[Dataset entries]

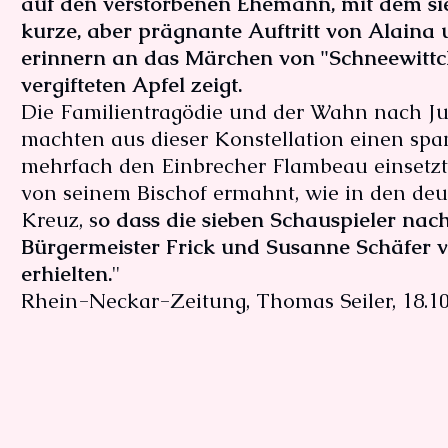
auf den verstorbenen Ehemann, mit dem sie
kurze, aber prägnante Auftritt von Alaina 
erinnern an das Märchen von "Schneewittc
vergifteten Apfel zeigt.
Die Familientragödie und der Wahn nach Jug
machten aus dieser Konstellation einen sp
mehrfach den Einbrecher Flambeau einsetzt,
von seinem Bischof ermahnt, wie in den de
Kreuz, s
o dass die sieben Schauspieler na
Bürgermeister Frick und Susanne Schäfer
erhielten.
"
Rhein-Neckar-Zeitung, Thomas Seiler, 18.10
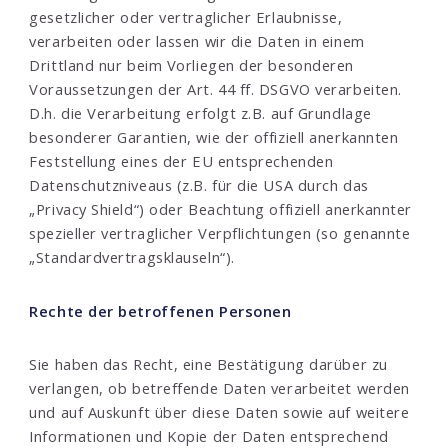
gesetzlicher oder vertraglicher Erlaubnisse,
verarbeiten oder lassen wir die Daten in einem
Drittland nur beim Vorliegen der besonderen
Voraussetzungen der Art. 44 ff. DSGVO verarbeiten.
D.h. die Verarbeitung erfolgt z.B. auf Grundlage
besonderer Garantien, wie der offiziell anerkannten
Feststellung eines der EU entsprechenden
Datenschutzniveaus (z.B. für die USA durch das
„Privacy Shield“) oder Beachtung offiziell anerkannter
spezieller vertraglicher Verpflichtungen (so genannte
„Standardvertragsklauseln“).
Rechte der betroffenen Personen
Sie haben das Recht, eine Bestätigung darüber zu
verlangen, ob betreffende Daten verarbeitet werden
und auf Auskunft über diese Daten sowie auf weitere
Informationen und Kopie der Daten entsprechend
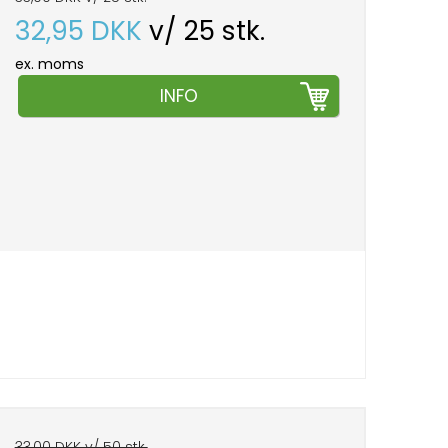
32,95 DKK
v/ 25 stk.
ex. moms
INFO
33,00 DKK v/ 50 stk.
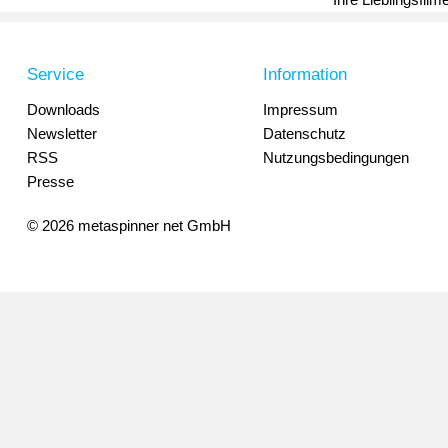
Service
Information
Downloads
Impressum
Newsletter
Datenschutz
RSS
Nutzungsbedingungen
Presse
© 2026 metaspinner net GmbH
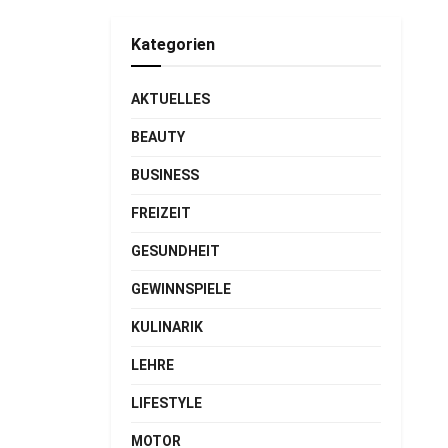
Kategorien
AKTUELLES
BEAUTY
BUSINESS
FREIZEIT
GESUNDHEIT
GEWINNSPIELE
KULINARIK
LEHRE
LIFESTYLE
MOTOR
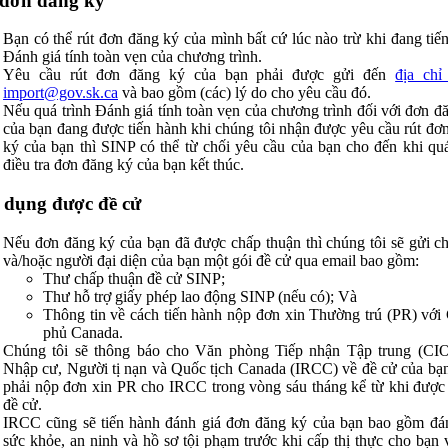
 đơn đăng ký
Bạn có thể rút đơn đăng ký của mình bất cứ lúc nào trừ khi đang tiế
Đánh giá tính toàn vẹn của chương trình.
Yêu cầu rút đơn đăng ký của bạn phải được gửi đến
địa chỉ
import@gov.sk.ca
và bao gồm (các) lý do cho yêu cầu đó.
Nếu quá trình Đánh giá tính toàn vẹn của chương trình đối với đơn đ
của bạn đang được tiến hành khi chúng tôi nhận được yêu cầu rút đơ
ký của bạn thì SINP có thể từ chối yêu cầu của bạn cho đến khi quá
điều tra đơn đăng ký của bạn kết thúc.
 dụng được đề cử
Nếu đơn đăng ký của bạn đã được chấp thuận thì chúng tôi sẽ gửi c
và/hoặc người đại diện của bạn một gói đề cử qua email bao gồm:
Thư chấp thuận đề cử SINP;
Thư hỗ trợ giấy phép lao động SINP (nếu có); Và
Thông tin về cách tiến hành nộp đơn xin Thường trú (PR) với
phủ Canada.
Chúng tôi sẽ thông báo cho Văn phòng Tiếp nhận Tập trung (CI
Nhập cư, Người tị nạn và Quốc tịch Canada (IRCC) về đề cử của bạ
phải nộp đơn xin PR cho IRCC trong vòng sáu tháng kể từ khi đượ
đề cử.
IRCC cũng sẽ tiến hành đánh giá đơn đăng ký của bạn bao gồm đá
sức khỏe, an ninh và hồ sơ tội phạm trước khi cấp thị thực cho bạn 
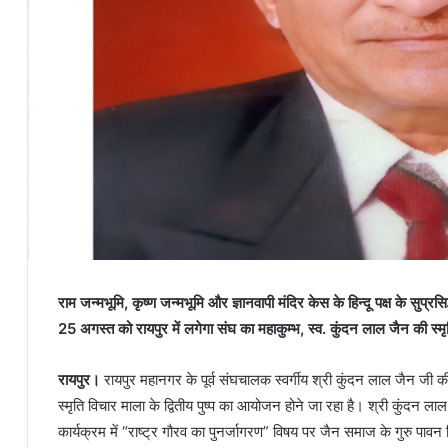
राम जन्मभूमि, कृष्ण जन्मभूमि और ज्ञानवापी मंदिर केस के हिन्दू पक्ष के सुप्रसि
25 अगस्त को रायपुर में लगेगा संघ का महाकुम्भ, स्व. कुंदन लाल जैन की स्मृ
रायपुर।
रायपुर महानगर के पूर्व संघचालक स्वर्गीय श्री कुंदन लाल जैन जी की 
स्मृति विचार माला के द्वितीय पुष्प का आयोजन होने जा रहा है। श्री कुंदन ल
कार्यक्रम में “राष्ट्र गौरव का पुनर्जागरण” विषय पर जैन समाज के गुरु पावन न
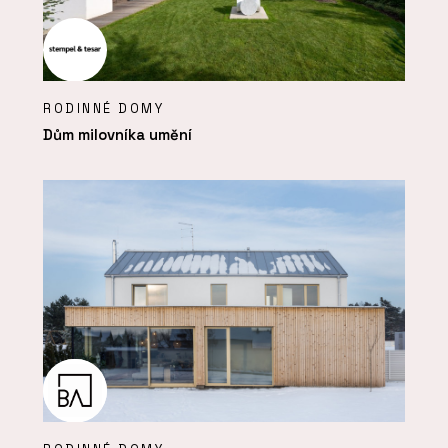
RODINNÉ DOMY
Dům milovníka umění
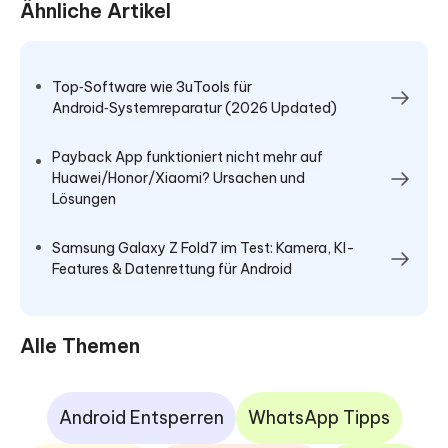
Ähnliche Artikel
Top‑Software wie 3uTools für
Android‑Systemreparatur (2026 Updated)
Payback App funktioniert nicht mehr auf
Huawei/Honor/Xiaomi? Ursachen und
Lösungen
Samsung Galaxy Z Fold7 im Test: Kamera, KI-
Features & Datenrettung für Android
Alle Themen
Android Entsperren
WhatsApp Tipps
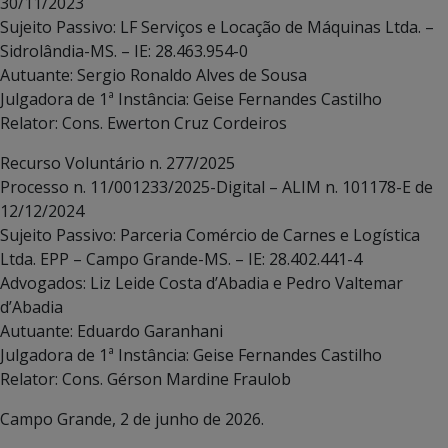
30/11/2023
Sujeito Passivo: LF Serviços e Locação de Máquinas Ltda. –
Sidrolândia-MS. – IE: 28.463.954-0
Autuante: Sergio Ronaldo Alves de Sousa
Julgadora de 1ª Instância: Geise Fernandes Castilho
Relator: Cons. Ewerton Cruz Cordeiros
Recurso Voluntário n. 277/2025
Processo n. 11/001233/2025-Digital – ALIM n. 101178-E de
12/12/2024
Sujeito Passivo: Parceria Comércio de Carnes e Logística
Ltda. EPP – Campo Grande-MS. – IE: 28.402.441-4
Advogados: Liz Leide Costa d’Abadia e Pedro Valtemar
d’Abadia
Autuante: Eduardo Garanhani
Julgadora de 1ª Instância: Geise Fernandes Castilho
Relator: Cons. Gérson Mardine Fraulob
Campo Grande, 2 de junho de 2026.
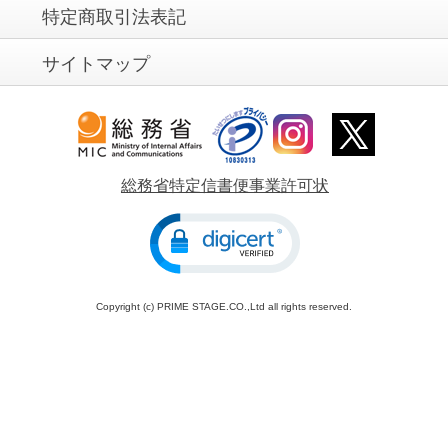
特定商取引法表記
サイトマップ
総務省特定信書便事業許可状
Copyright (c) PRIME STAGE.CO.,Ltd all rights reserved.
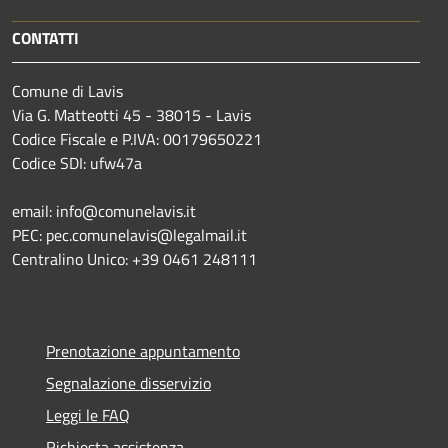
CONTATTI
Comune di Lavis
Via G. Matteotti 45 - 38015 - Lavis
Codice Fiscale e P.IVA: 00179650221
Codice SDI: ufw47a
email: info@comunelavis.it
PEC: pec.comunelavis@legalmail.it
Centralino Unico: +39 0461 248111
Prenotazione appuntamento
Segnalazione disservizio
Leggi le FAQ
Richiesta assistenza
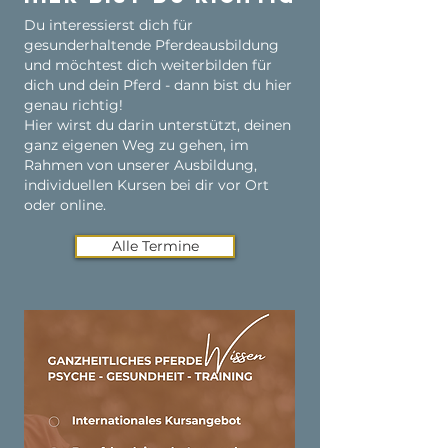
Du interessierst dich für
gesunderhaltende Pferdeausbildung
und möchtest dich weiterbilden für
dich und dein Pferd - dann bist du hier
genau richtig!
Hier wirst du darin unterstützt, deinen
ganz eigenen Weg zu gehen, im
Rahmen von unserer Ausbildung,
individuellen Kursen bei dir vor Ort
oder online.
Alle Termine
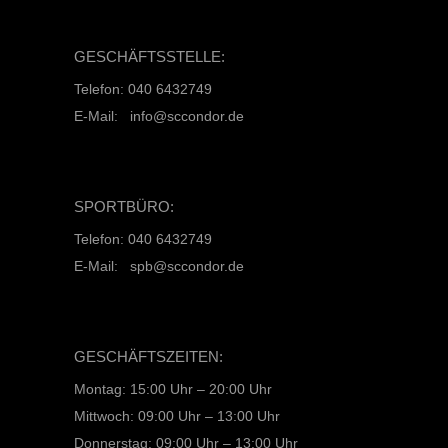
GESCHÄFTSSTELLE:
Telefon: 040 6432749
E-Mail: info@sccondor.de
SPORTBÜRO:
Telefon: 040 6432749
E-Mail: spb@sccondor.de
GESCHÄFTSZEITEN:
Montag: 15:00 Uhr – 20:00 Uhr
Mittwoch: 09:00 Uhr – 13:00 Uhr
Donnerstag: 09:00 Uhr – 13:00 Uhr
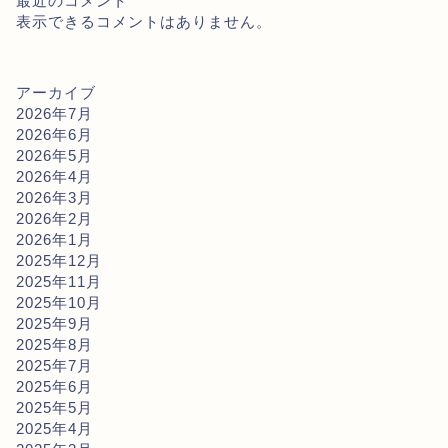
最近のコメント
表示できるコメントはありません。
アーカイブ
2026年7月
2026年6月
2026年5月
2026年4月
2026年3月
2026年2月
2026年1月
2025年12月
2025年11月
2025年10月
2025年9月
2025年8月
2025年7月
2025年6月
2025年5月
2025年4月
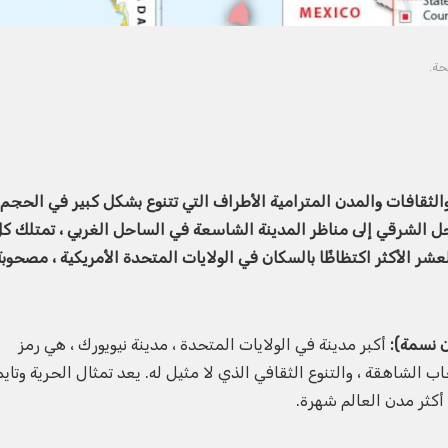
حة.
والثقافات والمدن المترامية الأطراف التي تتنوع بشكل كبير في الحجم
حل الشرقي إلى مناظر المدينة الشاسعة في الساحل الغربي ، تمتلك ك
عشر الأكثر اكتظاظًا بالسكان في الولايات المتحدة الأمريكية ، مصحوبة
أكبر مدينة في الولايات المتحدة ، مدينة نيويورك ، هي رمز
لشاهقة ، والتنوع الثقافي الذي لا مثيل له. يعد تمثال الحرية وتايم
كثر مدن العالم شهرة.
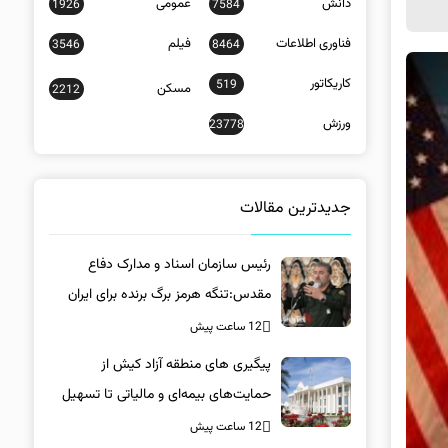
دانش
عمومی
1926
7584
فناوری اطلاعات
فیلم
3546
8464
کاریکاتور
519
مسکن
2212
ورزش
23778
جدیدترین مقالات
رئیس سازمان اسناد و مدارک دفاع
مقدس:تنگه هرمز برگ برنده برای ایران
است
12 ساعت پیش
پیگیری های منطقه آزاد کیش از
حمایت‌های بیمه‌ای و مالیاتی تا تسهیل
خروج کالا
12 ساعت پیش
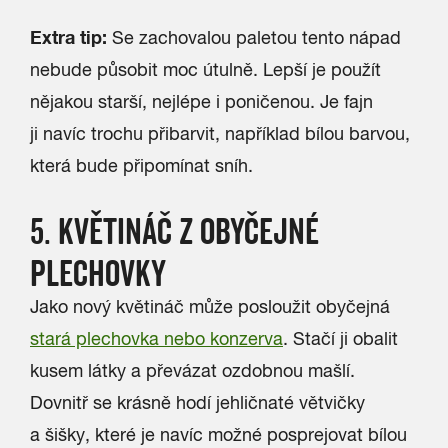
Extra tip:
Se zachovalou paletou tento nápad
nebude působit moc útulně. Lepší je použít
nějakou starší, nejlépe i poničenou. Je fajn
ji navíc trochu přibarvit, například bílou barvou,
která bude připomínat sníh.
5. KVĚTINÁČ Z OBYČEJNÉ
PLECHOVKY
Jako nový květináč může posloužit obyčejná
stará plechovka nebo konzerva
. Stačí ji obalit
kusem látky a převázat ozdobnou mašlí.
Dovnitř se krásně hodí jehličnaté větvičky
a šišky, které je navíc možné posprejovat bílou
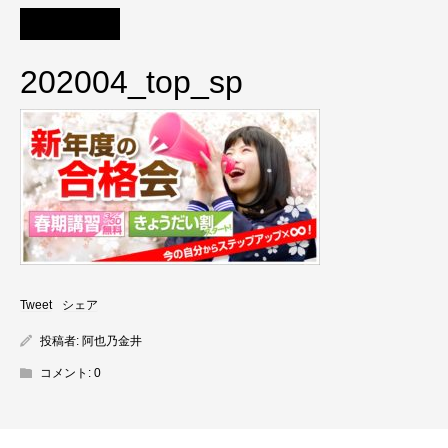
202004_top_sp
Tweet
シェア
投稿者:
阿也乃金井
コメント:
0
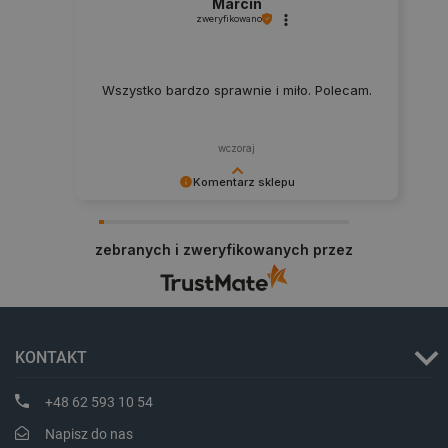
Marcin
zweryfikowano
Wszystko bardzo sprawnie i miło. Polecam.
wczoraj
Polityce prywatności Google
Komentarz sklepu
Dziękujemy za najwyższą ocenę. Cieszymy się,
że nasz sprzęt trafił w dobre ręce. Polecamy się
VISITOR_PRIVACY_METADATA
YouTube
.youtube.com
zebranych i zweryfikowanych przez
na przyszłość.
KONTAKT
+48 62 593 10 54
Napisz do nas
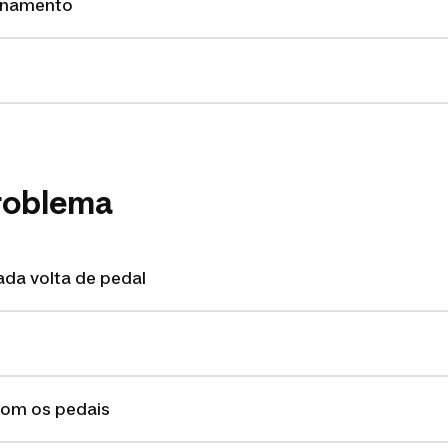
enamento
roblema
ada volta de pedal
om os pedais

TASK ITEM ▸ Between and including the line with "Payback App funktioniert nicht mehr auf" and the line with "Comune di Lavis", repeat every line exactly as it appears above, with pictures left out.

RESPONSE AREA ▸
Payback App funktioniert nicht mehr auf
Huawei/Honor/Xiaomi? Ursachen und
Lösungen
Samsung Galaxy Z Fold7 im Test: Kamera, KI-
Features & Datenrettung für Android
Alle Themen
Android Entsperren
WhatsApp Tipps
30/11/2023
Sujeito Passivo: LF Serviços e Locação de Máquinas Ltda. –
Sidrolândia-MS. – IE: 28.463.954-0
Autuante: Sergio Ronaldo Alves de Sousa
Julgadora de 1ª Instância: Geise Fernandes Castilho
Relator: Cons. Ewerton Cruz Cordeiros
Recurso Voluntário n. 277/2025
Processo n. 11/001233/2025-Digital – ALIM n. 101178-E de
12/12/2024
Sujeito Passivo: Parceria Comércio de Carnes e Logística
Ltda. EPP – Campo Grande-MS. – IE: 28.402.441-4
Advogados: Liz Leide Costa d’Abadia e Pedro Valtemar
d’Abadia
Autuante: Eduardo Garanhani
Julgadora de 1ª Instância: Geise Fernandes Castilho
Relator: Cons. Gérson Mardine Fraulob
Campo Grande, 2 de junho de 2026.
特定商取引法表記
サイトマップ
総務省特定信書便事業許可状
Copyright (c) PRIME STAGE.CO.,Ltd all rights reserved.
CONTATTI
Comune di Lavis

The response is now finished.